**What the task requires**.
The listing below should be printed exactly, every line of it. Skip the pictures.

+ + +

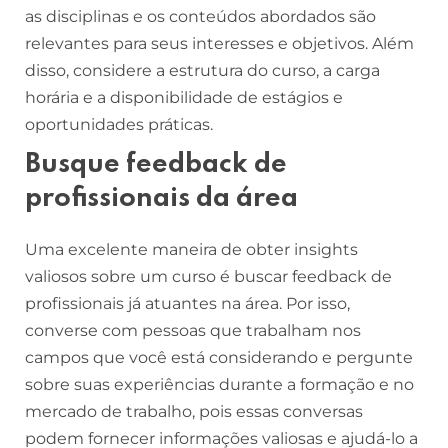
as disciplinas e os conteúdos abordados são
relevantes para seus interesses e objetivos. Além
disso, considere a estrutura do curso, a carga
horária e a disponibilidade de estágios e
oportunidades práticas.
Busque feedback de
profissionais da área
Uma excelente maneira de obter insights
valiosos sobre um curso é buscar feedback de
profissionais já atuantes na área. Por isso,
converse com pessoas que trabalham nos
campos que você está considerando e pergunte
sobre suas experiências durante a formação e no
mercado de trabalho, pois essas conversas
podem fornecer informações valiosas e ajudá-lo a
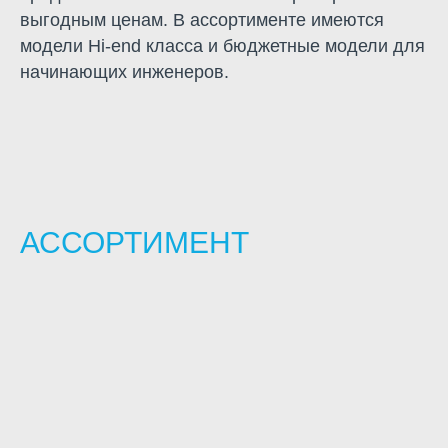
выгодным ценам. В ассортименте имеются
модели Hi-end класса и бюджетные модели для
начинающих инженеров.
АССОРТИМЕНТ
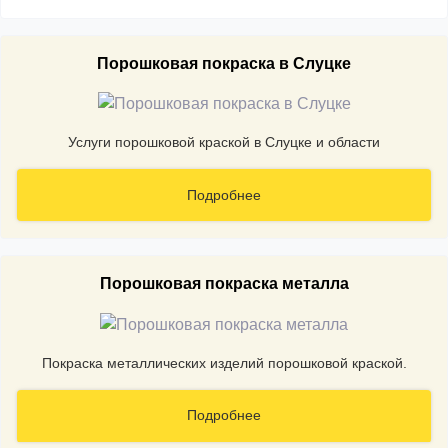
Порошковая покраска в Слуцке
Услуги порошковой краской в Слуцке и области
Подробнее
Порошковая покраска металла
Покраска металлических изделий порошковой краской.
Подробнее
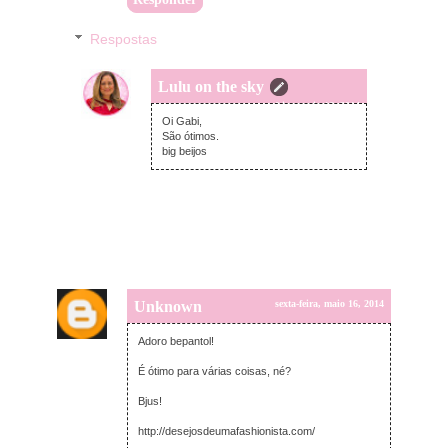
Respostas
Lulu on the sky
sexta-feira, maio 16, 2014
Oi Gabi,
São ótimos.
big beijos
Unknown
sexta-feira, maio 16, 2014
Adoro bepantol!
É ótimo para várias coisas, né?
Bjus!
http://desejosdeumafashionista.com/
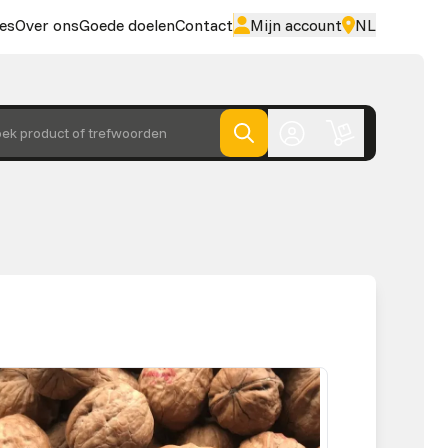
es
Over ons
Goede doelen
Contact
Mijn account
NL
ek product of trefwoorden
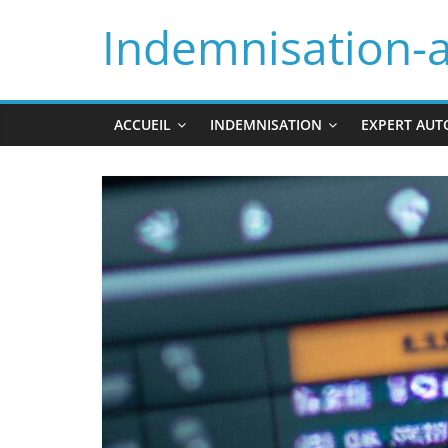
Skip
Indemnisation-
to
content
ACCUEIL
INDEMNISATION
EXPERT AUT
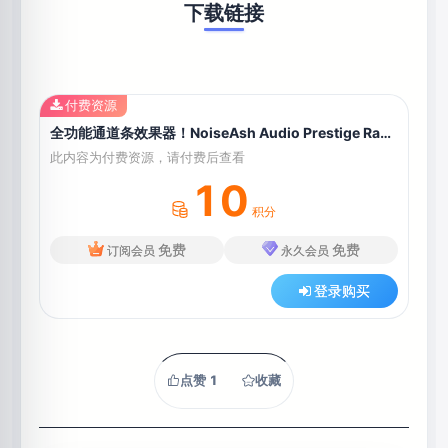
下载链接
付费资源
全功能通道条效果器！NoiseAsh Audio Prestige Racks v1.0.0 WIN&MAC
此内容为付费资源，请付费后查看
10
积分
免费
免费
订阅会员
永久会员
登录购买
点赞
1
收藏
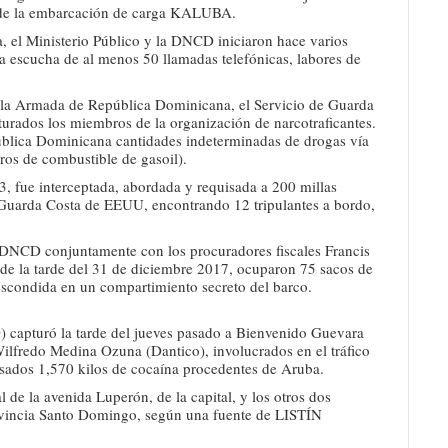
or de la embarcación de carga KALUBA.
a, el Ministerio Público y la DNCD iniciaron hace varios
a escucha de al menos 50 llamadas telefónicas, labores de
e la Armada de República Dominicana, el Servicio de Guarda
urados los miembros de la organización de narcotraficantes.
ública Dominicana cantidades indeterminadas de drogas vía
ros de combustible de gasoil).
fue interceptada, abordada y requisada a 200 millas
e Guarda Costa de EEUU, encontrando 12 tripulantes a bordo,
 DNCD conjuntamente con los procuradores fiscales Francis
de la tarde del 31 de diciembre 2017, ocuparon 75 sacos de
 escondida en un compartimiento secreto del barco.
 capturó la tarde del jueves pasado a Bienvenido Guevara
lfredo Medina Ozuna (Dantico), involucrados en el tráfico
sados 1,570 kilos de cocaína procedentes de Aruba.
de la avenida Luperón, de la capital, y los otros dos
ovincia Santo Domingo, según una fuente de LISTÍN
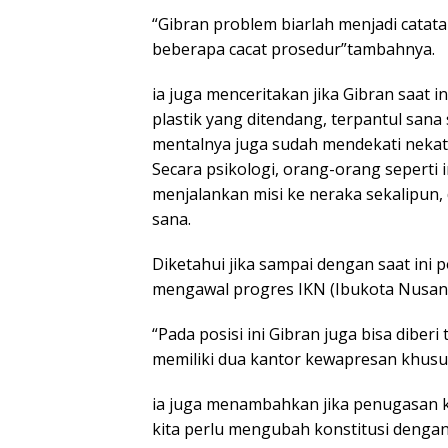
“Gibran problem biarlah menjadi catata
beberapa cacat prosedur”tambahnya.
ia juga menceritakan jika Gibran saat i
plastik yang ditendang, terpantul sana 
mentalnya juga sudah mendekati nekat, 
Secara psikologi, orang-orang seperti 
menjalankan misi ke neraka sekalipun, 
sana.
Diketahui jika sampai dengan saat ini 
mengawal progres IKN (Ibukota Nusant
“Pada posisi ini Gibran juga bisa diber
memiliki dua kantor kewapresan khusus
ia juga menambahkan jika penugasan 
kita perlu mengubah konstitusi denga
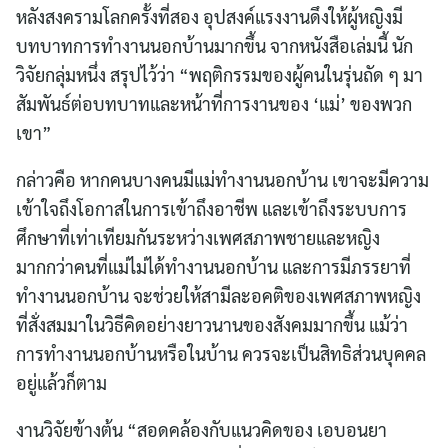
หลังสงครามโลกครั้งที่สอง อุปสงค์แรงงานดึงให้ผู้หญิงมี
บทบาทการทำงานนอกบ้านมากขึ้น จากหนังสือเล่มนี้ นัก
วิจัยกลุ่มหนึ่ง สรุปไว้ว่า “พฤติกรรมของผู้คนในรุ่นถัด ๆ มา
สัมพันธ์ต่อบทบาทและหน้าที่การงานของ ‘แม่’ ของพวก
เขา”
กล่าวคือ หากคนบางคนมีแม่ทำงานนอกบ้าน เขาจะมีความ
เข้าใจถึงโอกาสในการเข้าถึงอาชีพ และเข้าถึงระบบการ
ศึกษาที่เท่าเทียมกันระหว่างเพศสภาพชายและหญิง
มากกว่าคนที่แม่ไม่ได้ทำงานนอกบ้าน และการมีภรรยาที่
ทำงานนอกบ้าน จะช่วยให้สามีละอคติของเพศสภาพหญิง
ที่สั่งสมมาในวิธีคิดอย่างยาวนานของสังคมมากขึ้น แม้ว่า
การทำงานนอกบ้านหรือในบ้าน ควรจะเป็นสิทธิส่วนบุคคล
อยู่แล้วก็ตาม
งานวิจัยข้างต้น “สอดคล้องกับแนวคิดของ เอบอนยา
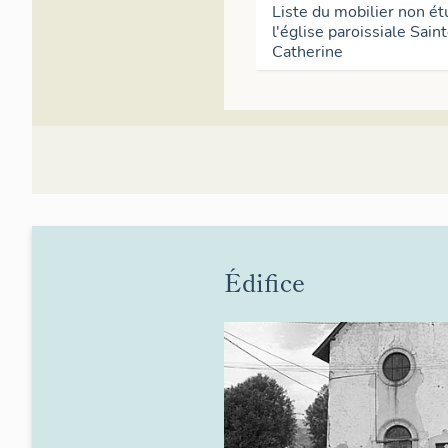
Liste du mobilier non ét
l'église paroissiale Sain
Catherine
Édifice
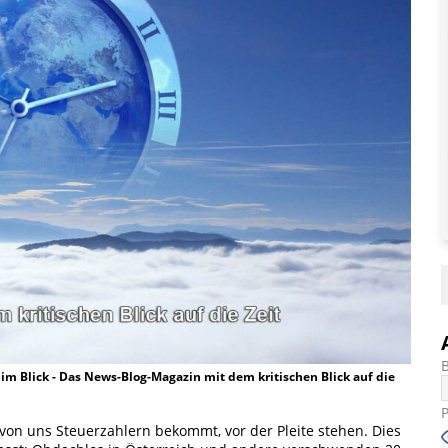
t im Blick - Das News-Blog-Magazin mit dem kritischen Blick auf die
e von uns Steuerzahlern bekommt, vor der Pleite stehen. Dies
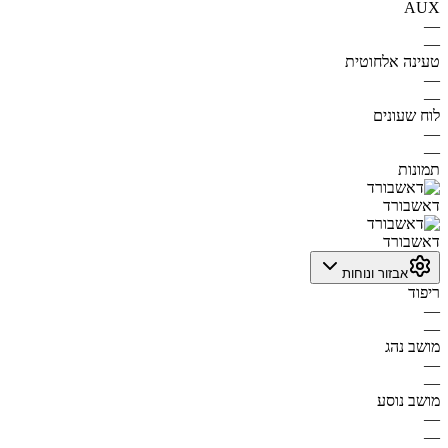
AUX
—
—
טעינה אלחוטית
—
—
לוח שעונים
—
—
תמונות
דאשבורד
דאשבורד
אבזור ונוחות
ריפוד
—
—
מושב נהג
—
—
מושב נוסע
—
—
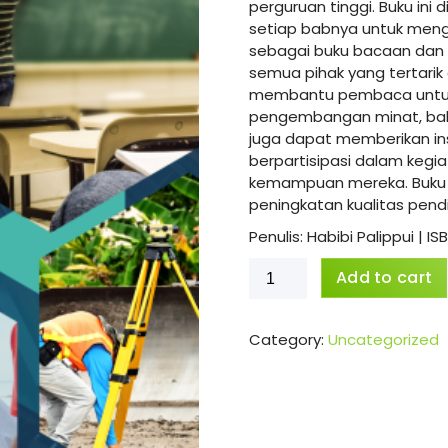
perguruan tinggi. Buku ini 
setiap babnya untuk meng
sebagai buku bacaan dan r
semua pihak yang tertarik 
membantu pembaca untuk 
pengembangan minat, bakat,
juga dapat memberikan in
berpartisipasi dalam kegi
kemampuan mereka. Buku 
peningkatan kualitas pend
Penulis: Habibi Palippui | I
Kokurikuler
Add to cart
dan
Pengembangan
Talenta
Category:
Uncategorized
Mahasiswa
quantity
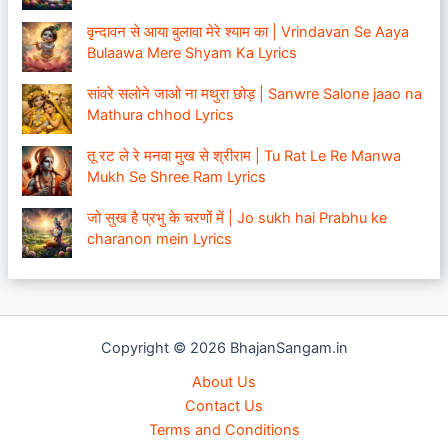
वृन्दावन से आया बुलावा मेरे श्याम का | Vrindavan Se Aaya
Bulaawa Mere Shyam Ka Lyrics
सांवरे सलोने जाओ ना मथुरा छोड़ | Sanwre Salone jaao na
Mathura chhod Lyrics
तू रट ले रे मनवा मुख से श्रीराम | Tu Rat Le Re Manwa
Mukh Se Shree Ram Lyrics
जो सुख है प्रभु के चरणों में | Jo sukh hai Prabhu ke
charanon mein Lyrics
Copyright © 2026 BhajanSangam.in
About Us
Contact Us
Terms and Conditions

+ + +

**Answer space**.
as disciplinas e os conteúdos abordados são
relevantes para seus interesses e objetivos. Além
disso, considere a estrutura do curso, a carga
horária e a disponibilidade de estágios e
oportunidades práticas.
Busque feedback de
profissionais da área
Uma excelente maneira de obter insights
valiosos sobre um curso é buscar feedback de
profissionais já atuantes na área. Por isso,
converse com pessoas que trabalham nos
campos que você está considerando e pergunte
sobre suas experiências durante a formação e no
mercado de trabalho, pois essas conversas
podem fornecer informações valiosas e ajudá-lo a
выгодным ценам. В ассортименте имеются
модели Hi-end класса и бюджетные модели для
начинающих инженеров.
АССОРТИМЕНТ
Порошковая покраска в Слуцке
Услуги порошковой краской в Слуцке и области
Подробнее
Порошковая покраска металла
Покраска металлических изделий порошковой краской.
Подробнее
Respostas
Lulu on the sky
sexta-feira, maio 16, 2014
Oi Gabi,
São ótimos.
big beijos
Unknown
sexta-feira, maio 16, 2014
Adoro bepantol!
É ótimo para várias coisas, né?
Bjus!
http://desejosdeumafashionista.com/
es
Over ons
Goede doelen
Contact
Mijn account
NL
ek product of trefwoorden
Skip
Indemnisation-
to
content
ACCUEIL
INDEMNISATION
EXPERT AUT
下载链接
付费资源
全功能通道条效果器！NoiseAsh Audio Prestige Racks v1.0.0 WIN&MAC
此内容为付费资源，请付费后查看
10
积分
免费
免费
订阅会员
永久会员
登录购买
点赞
1
收藏
or de la embarcación de carga KALUBA.
a, el Ministerio Público y la DNCD iniciaron hace varios
a escucha de al menos 50 llamadas telefónicas, labores de
e la Armada de República Dominicana, el Servicio de Guarda
urados los miembros de la organización de narcotraficantes.
ública Dominicana cantidades indeterminadas de drogas vía
ros de combustible de gasoil).
fue interceptada, abordada y requisada a 200 millas
e Guarda Costa de EEUU, encontrando 12 tripulantes a bordo,
 DNCD conjuntamente con los procuradores fiscales Francis
de la tarde del 31 de diciembre 2017, ocuparon 75 sacos de
 escondida en un compartimiento secreto del barco.
 capturó la tarde del jueves pasado a Bienvenido Guevara
lfredo Medina Ozuna (Dantico), involucrados en el tráfico
sados 1,570 kilos de cocaína procedentes de Aruba.
de la avenida Luperón, de la capital, y los otros dos
ovincia Santo Domingo, según una fuente de LISTÍN
“Gibran problem biarlah menjadi catata
beberapa cacat prosedur”tambahnya.
ia juga menceritakan jika Gibran saat i
plastik yang ditendang, terpantul sana 
mentalnya juga sudah mendekati nekat, 
Secara psikologi, orang-orang seperti 
menjalankan misi ke neraka sekalipun, 
sana.
Diketahui jika sampai dengan saat ini 
mengawal progres IKN (Ibukota Nusant
“Pada posisi ini Gibran juga bisa diber
memiliki dua kantor kewapresan khusus
ia juga menambahkan jika penugasan 
kita perlu mengubah konstitusi denga
หลังสงครามโลกครั้งที่สอง อุปสงค์แรงงานดึงให้ผู้หญิงมี
บทบาทการทำงานนอกบ้านมากขึ้น จากหนังสือเล่มนี้ นัก
วิจัยกลุ่มหนึ่ง สรุปไว้ว่า “พฤติกรรมของผู้คนในรุ่นถัด ๆ มา
สัมพันธ์ต่อบทบาทและหน้าที่การงานของ ‘แม่’ ของพวก
เขา”
กล่าวคือ หากคนบางคนมีแม่ทำงานนอกบ้าน เขาจะมีความ
เข้าใจถึงโอกาสในการเข้าถึงอาชีพ และเข้าถึงระบบการ
ศึกษาที่เท่าเทียมกันระหว่างเพศสภาพชายและหญิง
มากกว่าคนที่แม่ไม่ได้ทำงานนอกบ้าน และการมีภรรยาที่
ทำงานนอกบ้าน จะช่วยให้สามีละอคติของเพศสภาพหญิง
ที่สั่งสมมาในวิธีคิดอย่างยาวนานของสังคมมากขึ้น แม้ว่า
การทำงานนอกบ้านหรือในบ้าน ควรจะเป็นสิทธิส่วนบุคคล
อยู่แล้วก็ตาม
งานวิจัยข้างต้น “สอดคล้องกับแนวคิดของ เอบอนยา
Liste du mobilier non ét
l'église paroissiale Sain
Catherine
Édifice
t im Blick - Das News-Blog-Magazin mit dem kritischen Blick auf die
e von uns Steuerzahlern bekommt, vor der Pleite stehen. Dies
AUX
—
—
טעינה אלחוטית
—
—
לוח שעונים
—
—
תמונות
דאשבורד
דאשבורד
אבזור ונוחות
ריפוד
—
—
מושב נהג
—
—
מושב נוסע
—
—
perguruan tinggi. Buku ini 
setiap babnya untuk meng
sebagai buku bacaan dan r
semua pihak yang tertarik 
membantu pembaca untuk 
pengembangan minat, bakat,
juga dapat memberikan in
berpartisipasi dalam kegi
kemampuan mereka. Buku 
peningkatan kualitas pend
Penulis: Habibi Palippui | I
Kokurikuler
Add to cart
dan
Pengembangan
Talenta
Category:
Uncategorized
Mahasiswa
quantity
वृन्दावन से आया बुलावा मेरे श्याम का | Vrindavan Se Aaya
Bulaawa Mere Shyam Ka Lyrics
सांवरे सलोने जाओ ना मथुरा छोड़ | Sanwre Salone jaao na
Mathura chhod Lyrics
तू रट ले रे मनवा मुख से श्रीराम | Tu Rat Le Re Manwa
Mukh Se Shree Ram Lyrics
जो सुख है प्रभु के चरणों में | Jo sukh hai Prabhu ke
charanon mein Lyrics
Copyright © 2026 BhajanSangam.in
About Us
Contact Us
Terms and Conditions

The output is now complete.